Laura-ShepardBanks are arguably one of the biggest enterprise consumers of IT across all industries – research from Ovum in June 2013 suggested global IT spending at retail banks alone would reach $132bn dollars by 2015. You would think, therefore, that most would be a step ahead of the game in terms of how they use IT. Whilst that may be true across many aspects of this sector, for example high frequency traders using ultra low latency networking or innovations such as ‘back testing’ or using time series databases, most are still using last century infrastructure design. The infrastructure simply hasn’t matched the capability or the scale of the innovative software. Financial firms are three to five years behind academics and research institutes when it comes to state of the art infrastructure design.

Decades old enterprise computing
Quant analysts are constantly evolving and developing algorithms based on historical data to help predict the market direction, important for a number of reasons – not least to make money and reduce exposure to risk. Yet, it puzzles me why in so many firms this core function is still being implemented in the same way it has always been done – one that is based on practices common place in enterprise computing several years ago.
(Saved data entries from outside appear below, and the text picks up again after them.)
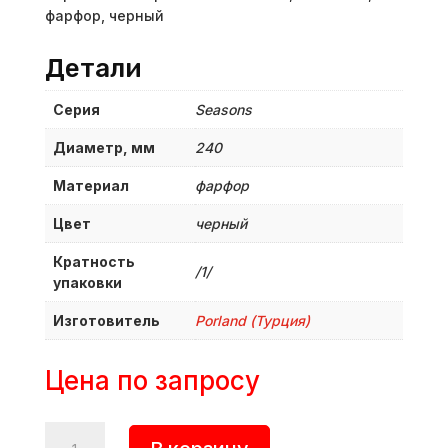
фарфор, черный
Детали
Серия
Seasons
Диаметр, мм
240
Материал
фарфор
Цвет
черный
Кратность
/1/
упаковки
Изготовитель
Porland (Турция)
Цена по запросу
Количество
Latest technologies can increase performance of algorithms 5 times. A lot of the ‘features’ of enterprise computing, replication, de-duplication and compression, all interfere with performance. When performance matters most only HPC techniques deliver.

Finance houses’ ‘back testing’ capability is also being undermined by enterprise computing from two decades ago. Whilst there is not necessarily anything wrong with this per se, it is limiting their ability to query and build algorithms for ever-expanding data volumes. Increasingly, financial institutions want to run back testing on multi-year and multi location/market data, to help them more accurately predict market movement globally and to help reduce their risk exposure.

But today’s current financial technology infrastructures, in the most part, are not tuned up to deal with double digit terabytes and soon to be hundreds of terabytes of data. Long term, it becomes impractical from a cost perspective and a ‘real estate’ standpoint to continue to use ‘90s and ‘00s enterprise style computing – these systems require a lot of space.

Today, finance houses want to analyse more data from more sources than just exchanges and run simultaneous programmes to create a better understanding of their market. This includes a number of elements such as, market tick data, which is fixed format: it moves fast but its type is predictable; Sentiment analysis, which adds an additional data dimension, type variation as well as volume is an analytics approach to data whereby algorithms are emerging to search through popular social media feeds – twitter, for example – and other public sources looking for key words and phrases to spot trends that then inform the trading practice. For example, an algorithm that looks for discussions on energy, pipeline failure or oil spill will ‘e-discover’ the mood of market and predict how the market trades.

The sheer increase in data volumes and the desire to analyse more data from multiple sources, whether it be structured in databases or unstructured like social media, it suddenly becomes no longer cost effective to try and build enterprise systems that can hold that much data in system memory, or storage cache. The particle physicists and life science researchers hit this wall 5 years ago and turned to non-blocking storage and on-line analytics to pre-process the data before storing and streaming gigabytes of data a second for months on end. If you were looking for the Higgs Boson particle and someone from the back of room put his hand up and said, “Sorry, can you run the 3 month experiment again, had a cache overflow and missed the bit in the middle” you would probably like to review contracts. Financial services may not have the volumes of their academic peers but they do have the same velocity problem – churning 30TB of market data faster than your competition will bring first mover advantage to any algorithmic trader.

Embrace HPC techniques 
To be competitive, firms need to look beyond client/server and even distributed systems and embrace HPC techniques, which have been tried and tested by the academic research community for at least the last ten years or so. In addition, technology strategy ambitions should not stop at batching data through cache. To batch is not terribly efficient, SAP Hana and SAS Grid are ushering the merger of online transaction processing and online-analytics into the enterprise. Batch processing will become as archaic as mainframes. Slicing data into ten iterations might speed things up, but ten iterations will soon become 100 iterations and so on, it is inefficient to say the least.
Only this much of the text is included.